> _WHAT THE TASK REQUIRES_: For the records that follow, restate each one word for word and leave the images behind.

Records from a dataset:
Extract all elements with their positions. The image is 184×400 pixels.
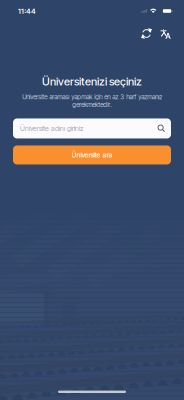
staticText: Üniversitenizi seçiniz (42, 75, 142, 88)
staticText: Üniversite ara (72, 151, 112, 159)
button[interactable]: Refresh (137, 22, 156, 40)
staticText: 11:44 (18, 7, 36, 16)
staticText: Üniversite araması yapmak için en az 3 h… (22, 93, 162, 108)
staticText: Üniversite adını giriniz (20, 124, 83, 133)
button[interactable]: Translate (156, 22, 175, 40)
button[interactable]: Üniversite ara (13, 146, 171, 164)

> _RESPONSE_:
Extract all elements with their positions. The image is 184×400 pixels.
staticText: Üniversitenizi seçiniz (42, 75, 142, 88)
staticText: Üniversite ara (72, 151, 112, 159)
button[interactable]: Refresh (137, 22, 156, 40)
staticText: 11:44 (18, 7, 36, 16)
staticText: Üniversite araması yapmak için en az 3 h… (22, 93, 162, 108)
staticText: Üniversite adını giriniz (20, 124, 83, 133)
button[interactable]: Translate (156, 22, 175, 40)
button[interactable]: Üniversite ara (13, 146, 171, 164)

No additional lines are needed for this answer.